Duchess Says: Rituel

New-York. Détroit. Terrebonne. Chicoutimi. Duchess says est venu rappeler vendredi ce que c’est que d’être en vie à la population saguenéenne.

Il n’existe pas tellement de possibilités d’être vivants. De sentir la sueur d’autrui et de se sentir à la maison, entre humains. D’espérer une main sur soi, et de la recevoir, qui vous pousse doucement. De la part de grands yeux bleus qui crient. D’être ensemble en tant qu’animaux. Êtres de sensations, de frottements, de cohabitation, de confrontation. Une énergie appuyée sur une symbiose de basses et de clavier, sur des peaux qui insistent et sollicitent les vertèbres. Une énergie que l’on a vu surgir quelque part en 1976, aux détours d’une grève des éboueurs, à Londres. À Memphis, dans les bobettes d’Elvis et au bout de la corde de Ian Curtis. Ou au Sous-Bois dans les yeux de la duchesse et dans les mains de sa solide section rythmique. « Imparable », dirait mon alter-égo Français, que j’ose même pas imaginer comment je l’haïrais.

Pas tellement de possibilités d’être vivants, disais-je. Pas plus pas moins qu’à Londres ou à Berlin au tournant des années 80, quand les abus de vieillards à cravate aussi voraces que stériles exacerbaient ce besoin d’affirmer une vie au delà ou en deçà des civilités. C’est peut-être ça, le punk. Mon caleçon, lui, sait ce que c’est.

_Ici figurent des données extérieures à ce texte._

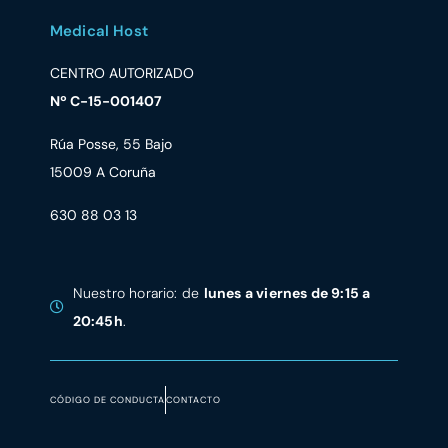
Medical Host
CENTRO AUTORIZADO
Nº C-15-001407
Rúa Posse, 55 Bajo
15009 A Coruña
630 88 03 13
Nuestro horario: de
lunes a viernes de 9:15 a
20:45h
.
CÓDIGO DE CONDUCTA
CONTACTO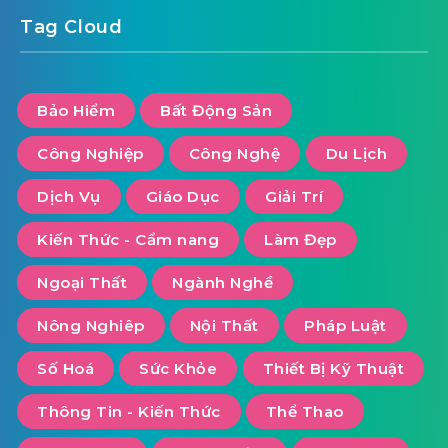
Tag Cloud
Bảo Hiểm
Bất Động Sản
Công Nghiệp
Công Nghệ
Du Lịch
Dịch Vụ
Giáo Dục
Giải Trí
Kiến Thức - Cẩm nang
Làm Đẹp
Ngoại Thất
Ngành Nghề
Nông Nghiêp
Nội Thất
Pháp Luật
Số Hoá
Sức Khỏe
Thiết Bị Kỹ Thuật
Thông Tin - Kiến Thức
Thể Thao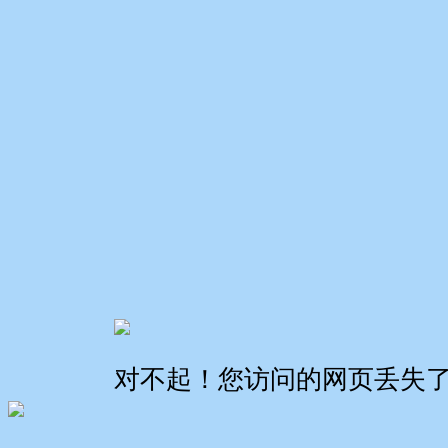
对不起！您访问的网页丢失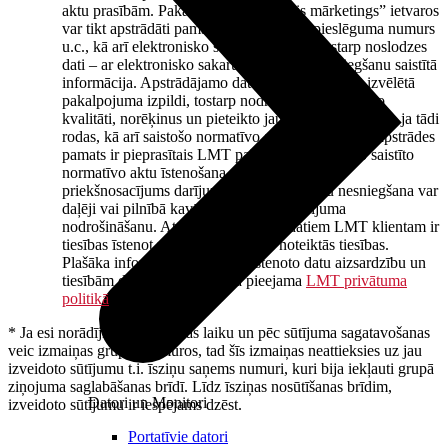
aktu prasībām. Pakalpojuma “Mobilais mārketings” ietvaros
var tikt apstrādāti pamatdati, piemēram, pieslēguma numurs
u.c., kā arī elektronisko sakaru metadati, tostarp noslodzes
dati – ar elektronisko sakaru pakalpojumu sniegšanu saistītā
informācija. Apstrādājamo datu mērķis ir īstenot izvēlētā
pakalpojuma izpildi, tostarp nodrošināt ar to saistīto
kvalitāti, norēķinus un pieteikto jautājumu risināšanu, ja tādi
rodas, kā arī saistošo normatīvo aktu izpildi. Datu apstrādes
pamats ir pieprasītais LMT pakalpojums un ar to saistīto
normatīvo aktu īstenošana. Šāda apstrāde ir
priekšnosacījums darījuma izpildei, un datu nesniegšana var
daļēji vai pilnībā kavēt vai pārtraukt darījuma
nodrošināšanu. Attiecībā uz saviem datiem LMT klientam ir
tiesības īstenot normatīvajos aktos noteiktās tiesības.
Plašāka informācija par LMT īstenoto datu aizsardzību un
tiesībām datu apstrādes jomā pieejama
LMT privātuma
politikā
.
* Ja esi norādījis citu sūtīšanas laiku un pēc sūtījuma sagatavošanas
veic izmaiņas grupas numuros, tad šīs izmaiņas neattieksies uz jau
izveidoto sūtījumu t.i. īsziņu saņems numuri, kuri bija iekļauti grupā
ziņojuma saglabāšanas brīdī. Līdz īsziņas nosūtīšanas brīdim,
Datori un Monitori
izveidoto sūtījumu ir iespējams dzēst.
Portatīvie datori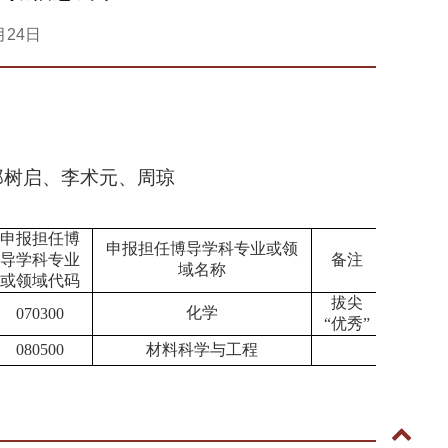
月24日
郑树启、李术元、周琼
申报担任博
申报担任博导学科专业或领
导学科专业
备注
域名称
或领域代码
拔尖
化学
070300
“优秀”
080500
材料科学与工程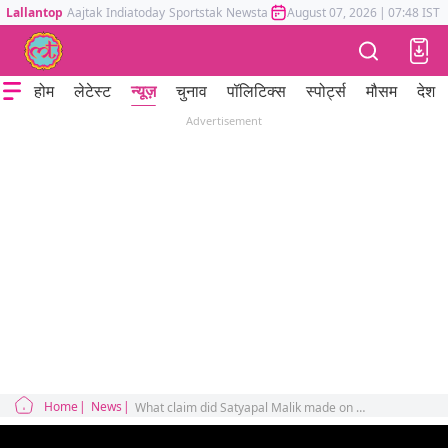
Lallantop
Aajtak
Indiatoday
Sportstak
Newstak
Mumbai Tak
August 07, 2026
Astrotak
|
07:48 IST
होम
लेटेस्ट
न्यूज़
चुनाव
पॉलिटिक्स
स्पोर्ट्स
मौसम
देश
Advertisement
Home
News
What claim did Satyapal Malik made on BJP for Nuh violence and Ram Mandir?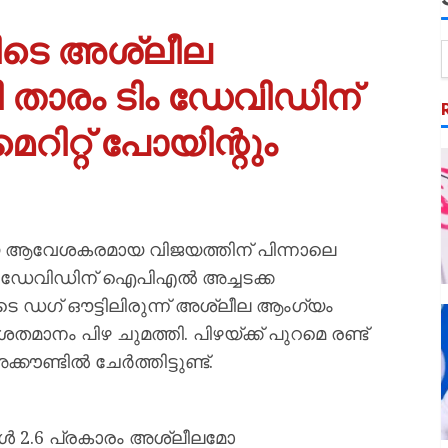
ടെ അശ്ലീല
താരം ടിം ഡേവിഡിന്
ിറ്റ് പോയിന്റും
 ആവേശകരമായ വിജയത്തിന് പിന്നാലെ
ം ഡേവിഡിന് ഐപിഎൽ അച്ചടക്ക
ടെ ഡഗ് ഔട്ടിലിരുന്ന് അശ്ലീല ആംഗ്യം
ശതമാനം പിഴ ചുമത്തി. പിഴയ്ക്ക് പുറമെ രണ്ട്
കൗണ്ടിൽ ചേർത്തിട്ടുണ്ട്.
കിൾ 2.6 പ്രകാരം അശ്ലീലമോ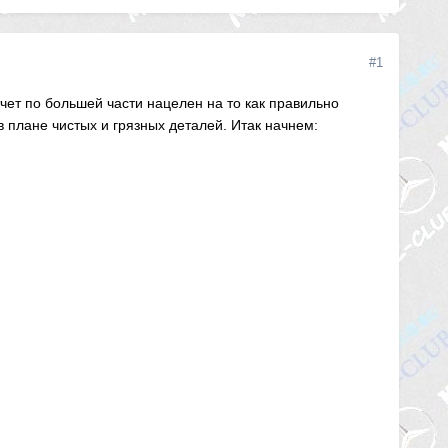
#1
тчет по большей части нацелен на то как правильно
в плане чистых и грязных деталей. Итак начнем: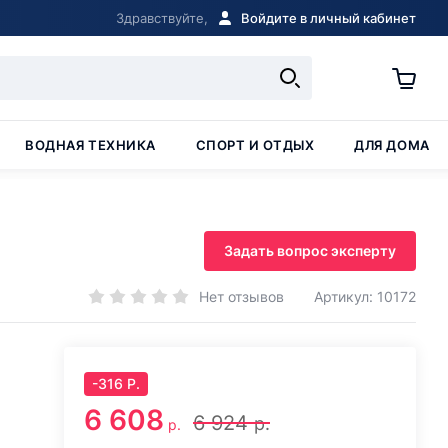
Здравствуйте,
Войдите в личный кабинет
ВОДНАЯ ТЕХНИКА
СПОРТ И ОТДЫХ
ДЛЯ ДОМА
Задать вопрос эксперту
Нет отзывов
Артикул: 10172
-
316
Р.
6 608
6 924
р.
р.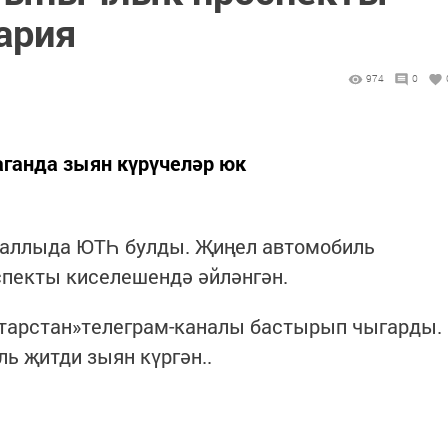
ария
974
0
аганда зыян күрүчеләр юк
Чаллыда ЮТҺ булды. Җиңел автомобиль
пекты киселешендә әйләнгән.
атарстан»телеграм-каналы бастырып чыгарды.
ь җитди зыян күргән..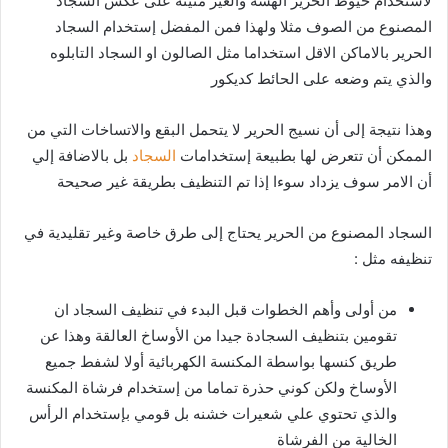
لاستخدام خيوط الحرير الهشة والغير متينة على عكس السجاد
المصنوع من الصوف مثلا ولهذا فمن المفضل إستخدام السجاد
الحرير بالاماكن الاقل استخداما مثل الصالون او السجاد التابلوه
والذي يتم وضعه على الحائط كديكور
وهذا نتيجة إلى أن نسيج الحرير لا يتحمل البقع والاتساخات التي من
الممكن أن تتعرض لها بطبيعة إستخدامات
السجاد
بل بالاضافة إلي
أن الامر سوف يزداد سوءا إذا تم التنظيف بطريقة غير صحيحة
السجاد المصنوع من الحرير يحتاج إلى طرق خاصة وغير تقليدية في
تنظيفه مثل :
من أولى وأهم الخطوات قبل البدء في تنظيف السجاد ان
تقومين بتنظيف السجادة جيدا من الأوساخ العالقة وهذا عن
طريق كنسها بواسطة المكنسة الكهربائية أولا لشفط جميع
الأوساخ ولكن كوني حذرة تماما من إستخدام فرشاة المكنسة
والذي تحتوي علي شعيرات خشنه بل قومي بإستخدام الرأس
الخالية من الفرشاة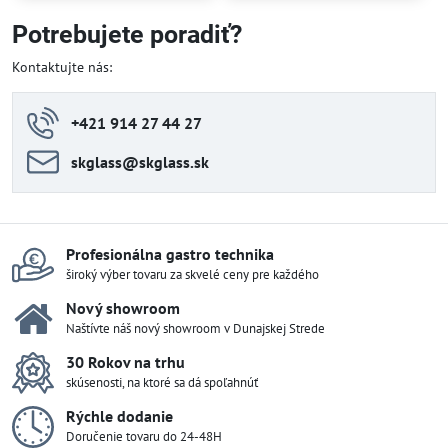
Potrebujete poradiť?
Kontaktujte nás:
+421 914 27 44 27
skglass​@skglass​.sk
Profesionálna gastro technika
široký výber tovaru za skvelé ceny pre každého
Nový showroom
Naštívte náš nový showroom v Dunajskej Strede
30 Rokov na trhu
skúsenosti, na ktoré sa dá spoľahnúť
Rýchle dodanie
Doručenie tovaru do 24-48H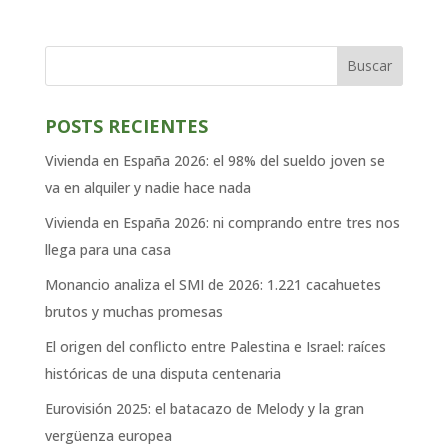
Buscar
POSTS RECIENTES
Vivienda en España 2026: el 98% del sueldo joven se
va en alquiler y nadie hace nada
Vivienda en España 2026: ni comprando entre tres nos
llega para una casa
Monancio analiza el SMI de 2026: 1.221 cacahuetes
brutos y muchas promesas
El origen del conflicto entre Palestina e Israel: raíces
históricas de una disputa centenaria
Eurovisión 2025: el batacazo de Melody y la gran
vergüenza europea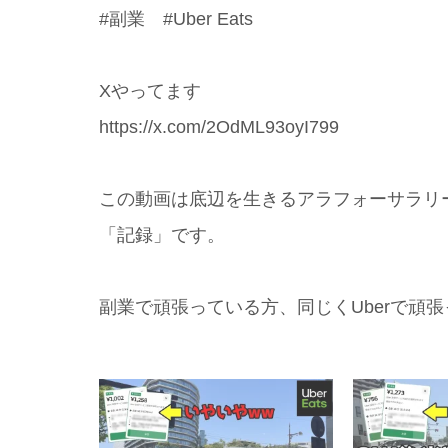
#副業 #Uber Eats
Xやってます
https://x.com/2OdML93oyI799
この動画は底辺を生きるアラフォーサラリ
「記録」です。
副業で頑張っている方、同じくUberで頑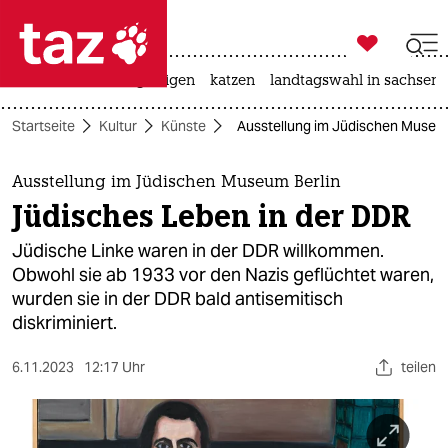

taz zahl ich
ceuta
hitze
bergsteigen
katzen
landtagswahl in sachsen-

taz zahl ich
Startseite
Kultur
Künste
Ausstellung im Jüdischen Museum
taz zahl ich
themen
Ausstellung im Jüdischen Museum Berlin
Jüdisches Leben in der DDR
politik
Jüdische Linke waren in der DDR willkommen.
öko
Obwohl sie ab 1933 vor den Nazis geflüchtet waren,
wurden sie in der DDR bald antisemitisch
gesellschaft
diskriminiert.
kultur
6.11.2023
12:17 Uhr
teilen
sport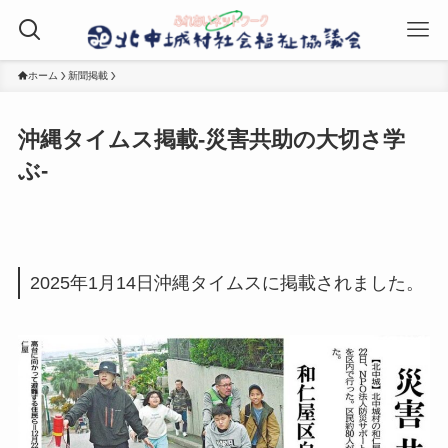
ホーム
新聞掲載
沖縄タイムス掲載-災害共助の大切さ学
ぶ-
2025年1月14日沖縄タイムスに掲載されました。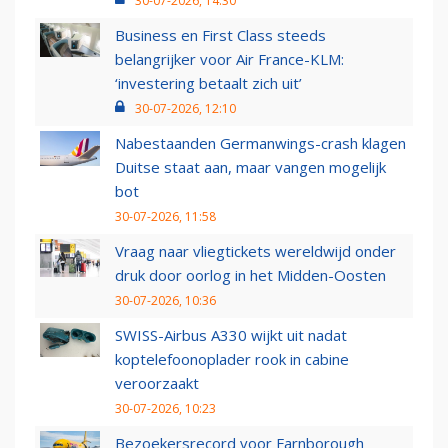
30-07-2026, 14:30
Business en First Class steeds
belangrijker voor Air France-KLM:
‘investering betaalt zich uit’
30-07-2026, 12:10
Nabestaanden Germanwings-crash klagen
Duitse staat aan, maar vangen mogelijk
bot
30-07-2026, 11:58
Vraag naar vliegtickets wereldwijd onder
druk door oorlog in het Midden-Oosten
30-07-2026, 10:36
SWISS-Airbus A330 wijkt uit nadat
koptelefoonoplader rook in cabine
veroorzaakt
30-07-2026, 10:23
Bezoekersrecord voor Farnborough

Et ce groupe le sait aussi, qui a choisi, vendredi comme tant d’autres soirs, d’affirmer la vérité du rythme qui insiste, du regard dans les yeux, de la main sur le corps, de ces parasites qui font la beauté de la distorsion,. De la bière répandue, savamment lancée, d’une prière agenouillée au coeur d’un cercle, entonnée par cette jeune femme devenue folle à force de musique. Elle emmène avec elle les coincés et les ouverts. Belle parce que libre, et rendant beaux, free your mind and your ass will follow, disaient d’autres obsédés du beat. Elle tend le micro: « Fais comme moi. » À quoi sert un artiste, sinon à ça? N’est-ce pas la voie de l’équilibre?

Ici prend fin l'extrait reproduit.